---------- Data for processing ----------
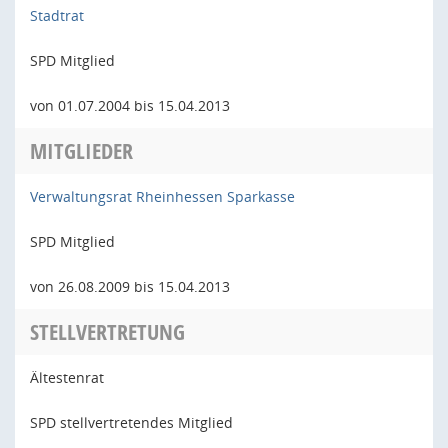
Stadtrat
SPD Mitglied
von 01.07.2004 bis 15.04.2013
MITGLIEDER
Verwaltungsrat Rheinhessen Sparkasse
SPD Mitglied
von 26.08.2009 bis 15.04.2013
STELLVERTRETUNG
Ältestenrat
SPD stellvertretendes Mitglied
----------
# [Work instructions]
Copy every line of the data word for word, omitting the images.

# [Output of the task]
Stadtrat
SPD Mitglied
von 01.07.2004 bis 15.04.2013
MITGLIEDER
Verwaltungsrat Rheinhessen Sparkasse
SPD Mitglied
von 26.08.2009 bis 15.04.2013
STELLVERTRETUNG
Ältestenrat
SPD stellvertretendes Mitglied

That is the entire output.